Supplied data:
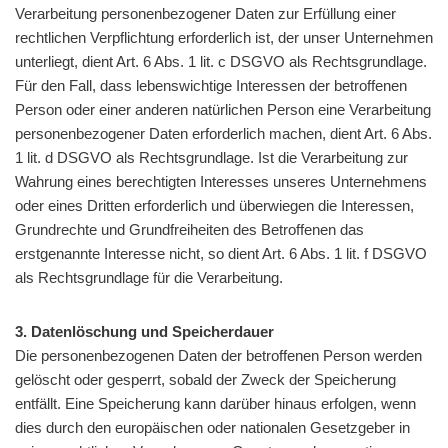
Verarbeitung personenbezogener Daten zur Erfüllung einer
rechtlichen Verpflichtung erforderlich ist, der unser Unternehmen
unterliegt, dient Art. 6 Abs. 1 lit. c DSGVO als Rechtsgrundlage.
Für den Fall, dass lebenswichtige Interessen der betroffenen
Person oder einer anderen natürlichen Person eine Verarbeitung
personenbezogener Daten erforderlich machen, dient Art. 6 Abs.
1 lit. d DSGVO als Rechtsgrundlage. Ist die Verarbeitung zur
Wahrung eines berechtigten Interesses unseres Unternehmens
oder eines Dritten erforderlich und überwiegen die Interessen,
Grundrechte und Grundfreiheiten des Betroffenen das
erstgenannte Interesse nicht, so dient Art. 6 Abs. 1 lit. f DSGVO
als Rechtsgrundlage für die Verarbeitung.
3. Datenlöschung und Speicherdauer
Die personenbezogenen Daten der betroffenen Person werden
gelöscht oder gesperrt, sobald der Zweck der Speicherung
entfällt. Eine Speicherung kann darüber hinaus erfolgen, wenn
dies durch den europäischen oder nationalen Gesetzgeber in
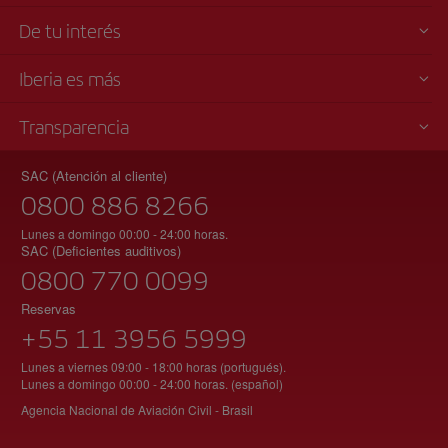
De tu interés
Iberia es más
Transparencia
SAC (Atención al cliente)
0800 886 8266
Lunes a domingo 00:00 - 24:00 horas.
SAC (Deficientes auditivos)
0800 770 0099
Reservas
+55 11 3956 5999
Lunes a viernes 09:00 - 18:00 horas (portugués).
Lunes a domingo 00:00 - 24:00 horas. (español)
Agencia Nacional de Aviación Civil - Brasil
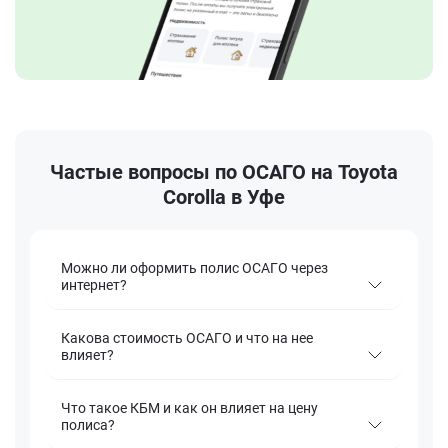
Частые вопросы по ОСАГО на Toyota
Corolla в Уфе
Можно ли оформить полис ОСАГО через
интернет?
Какова стоимость ОСАГО и что на нее
влияет?
Что такое КБМ и как он влияет на цену
полиса?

Work to be completed: Each record above, in full: return it exactly, pictures excluded.

Your response:
Verarbeitung personenbezogener Daten zur Erfüllung einer
rechtlichen Verpflichtung erforderlich ist, der unser Unternehmen
unterliegt, dient Art. 6 Abs. 1 lit. c DSGVO als Rechtsgrundlage.
Für den Fall, dass lebenswichtige Interessen der betroffenen
Person oder einer anderen natürlichen Person eine Verarbeitung
personenbezogener Daten erforderlich machen, dient Art. 6 Abs.
1 lit. d DSGVO als Rechtsgrundlage. Ist die Verarbeitung zur
Wahrung eines berechtigten Interesses unseres Unternehmens
oder eines Dritten erforderlich und überwiegen die Interessen,
Grundrechte und Grundfreiheiten des Betroffenen das
erstgenannte Interesse nicht, so dient Art. 6 Abs. 1 lit. f DSGVO
als Rechtsgrundlage für die Verarbeitung.
3. Datenlöschung und Speicherdauer
Die personenbezogenen Daten der betroffenen Person werden
gelöscht oder gesperrt, sobald der Zweck der Speicherung
entfällt. Eine Speicherung kann darüber hinaus erfolgen, wenn
dies durch den europäischen oder nationalen Gesetzgeber in
De tu interés
Iberia es más
Transparencia
SAC (Atención al cliente)
0800 886 8266
Lunes a domingo 00:00 - 24:00 horas.
SAC (Deficientes auditivos)
0800 770 0099
Reservas
+55 11 3956 5999
Lunes a viernes 09:00 - 18:00 horas (portugués).
Lunes a domingo 00:00 - 24:00 horas. (español)
Agencia Nacional de Aviación Civil - Brasil
Частые вопросы по ОСАГО на Toyota
Corolla в Уфе
Можно ли оформить полис ОСАГО через
интернет?
Какова стоимость ОСАГО и что на нее
влияет?
Что такое КБМ и как он влияет на цену
полиса?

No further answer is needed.